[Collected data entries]
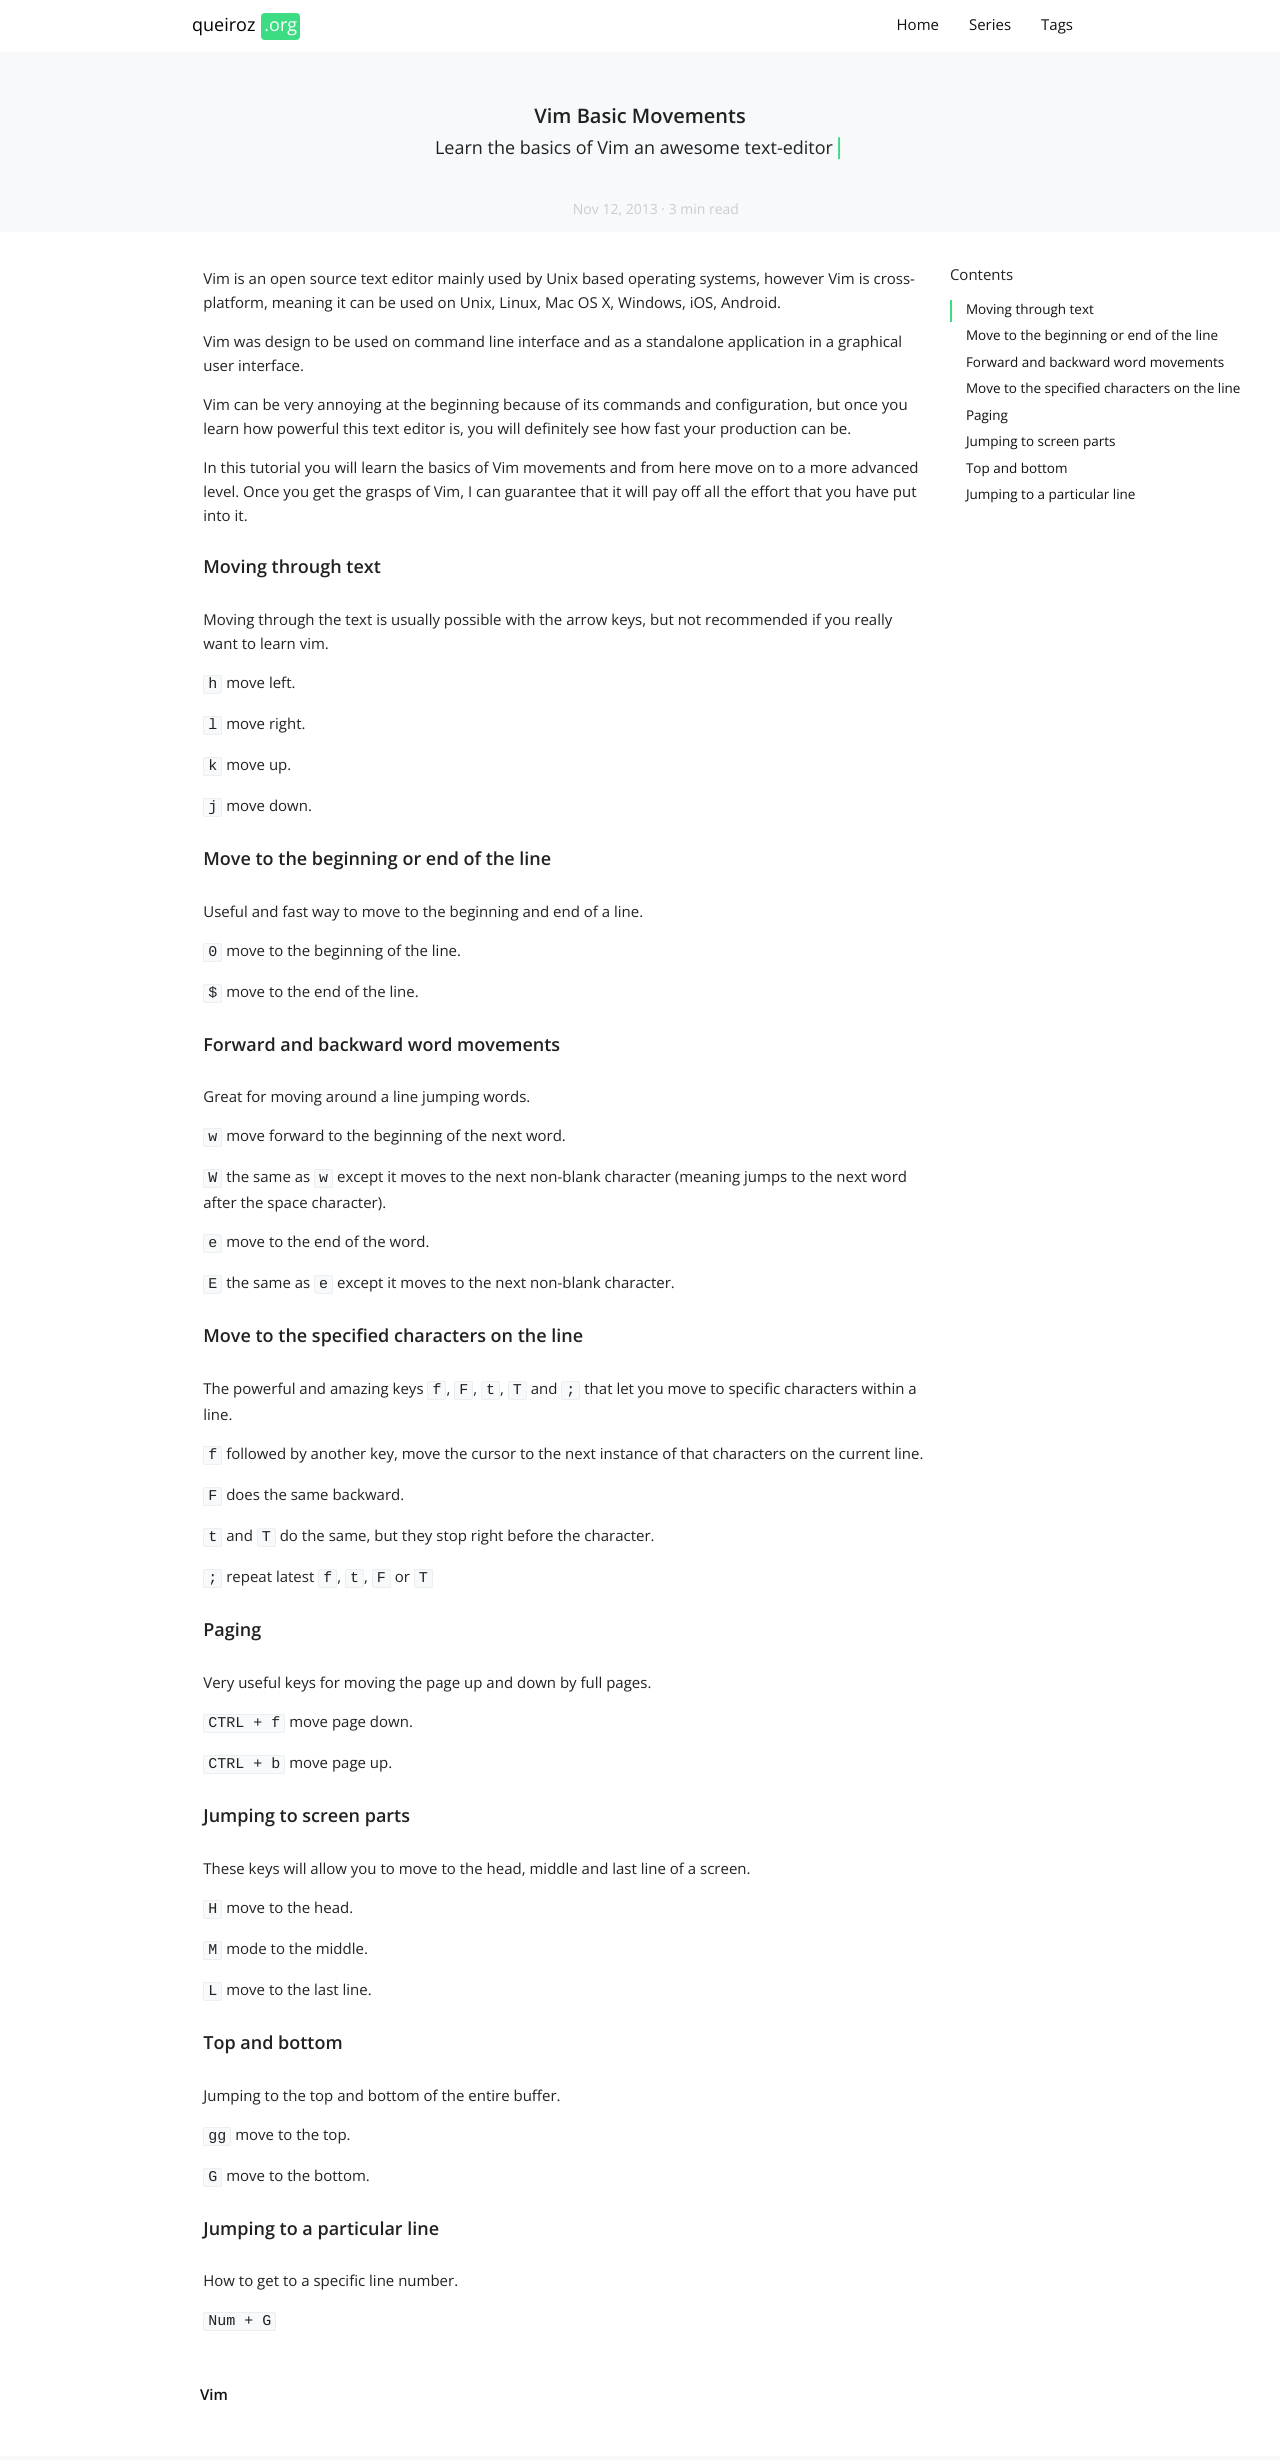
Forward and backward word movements (1095, 362)
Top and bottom (1017, 468)
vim (214, 2349)
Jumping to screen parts (1041, 441)
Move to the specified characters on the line (1103, 388)
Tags (1057, 25)
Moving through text (1030, 309)
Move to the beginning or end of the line (1092, 335)
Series (990, 25)
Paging (987, 415)
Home (918, 25)
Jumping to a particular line (1051, 494)
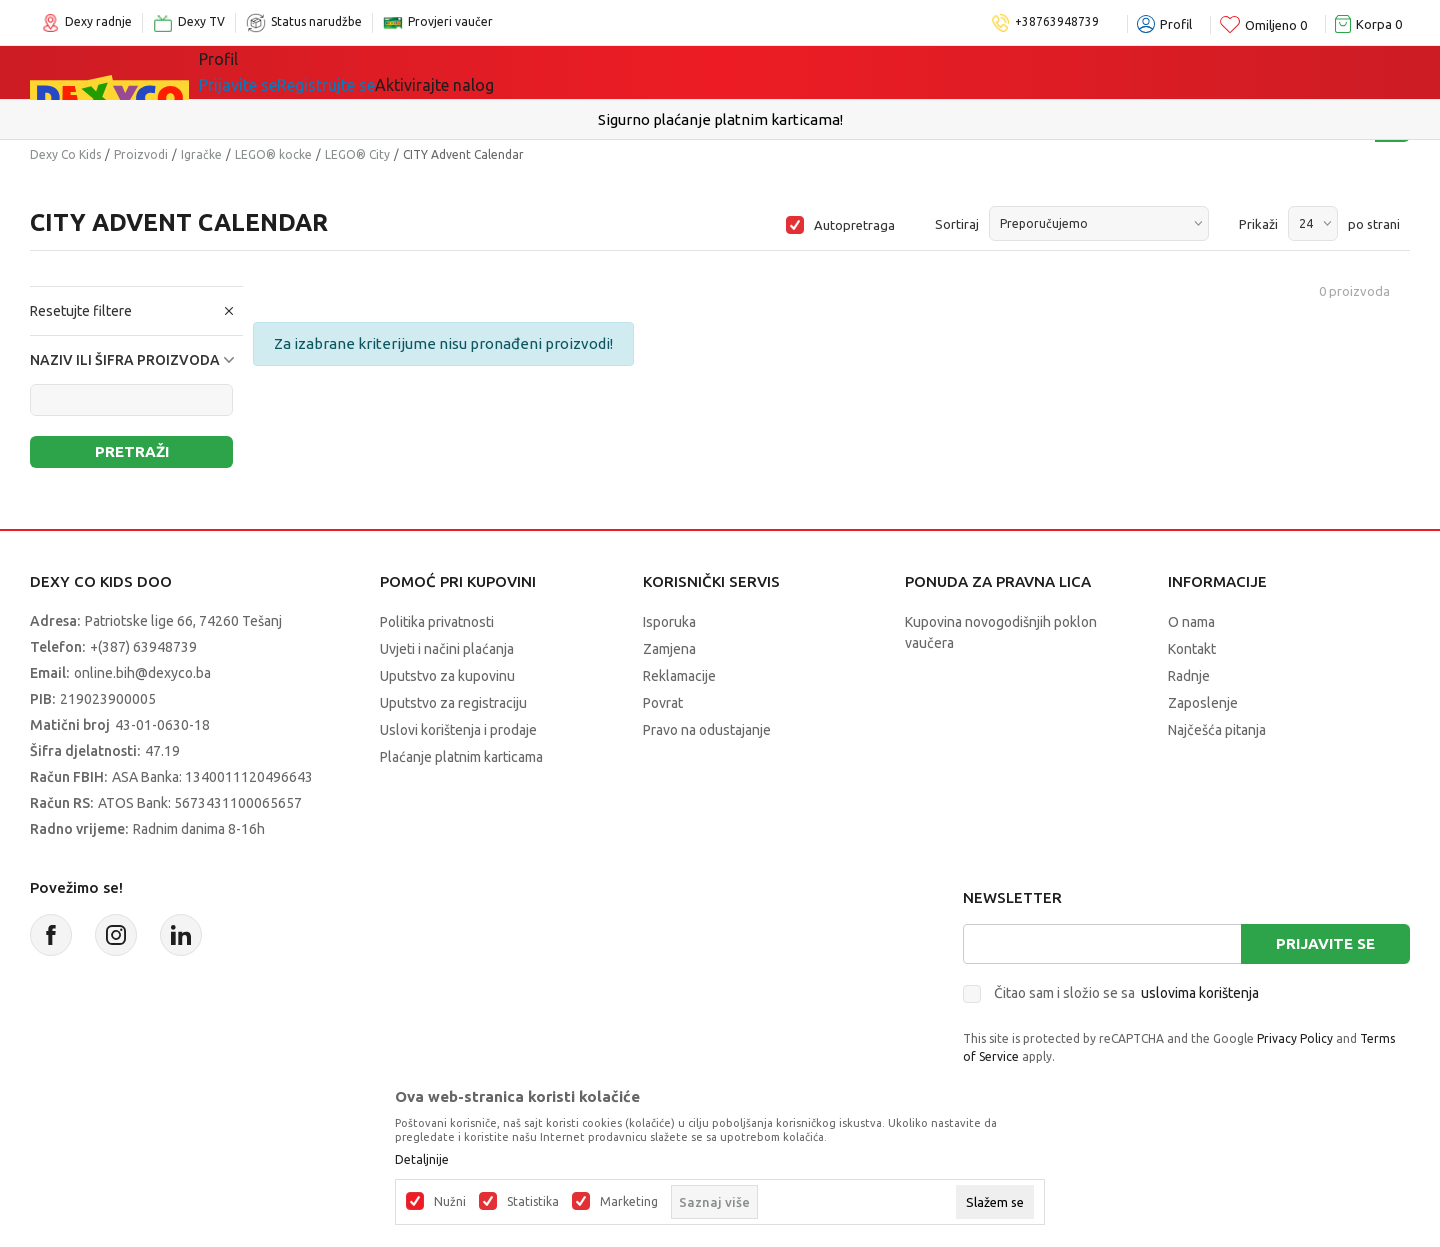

» **What the task asks**: Reproduce each entry precisely, dropping only the pictures.

» **Response below**:
Forward and backward word movements (1095, 362)
Top and bottom (1017, 468)
vim (214, 2349)
Jumping to screen parts (1041, 441)
Move to the specified characters on the line (1103, 388)
Tags (1057, 25)
Moving through text (1030, 309)
Move to the beginning or end of the line (1092, 335)
Series (990, 25)
Paging (987, 415)
Home (918, 25)
Jumping to a particular line (1051, 494)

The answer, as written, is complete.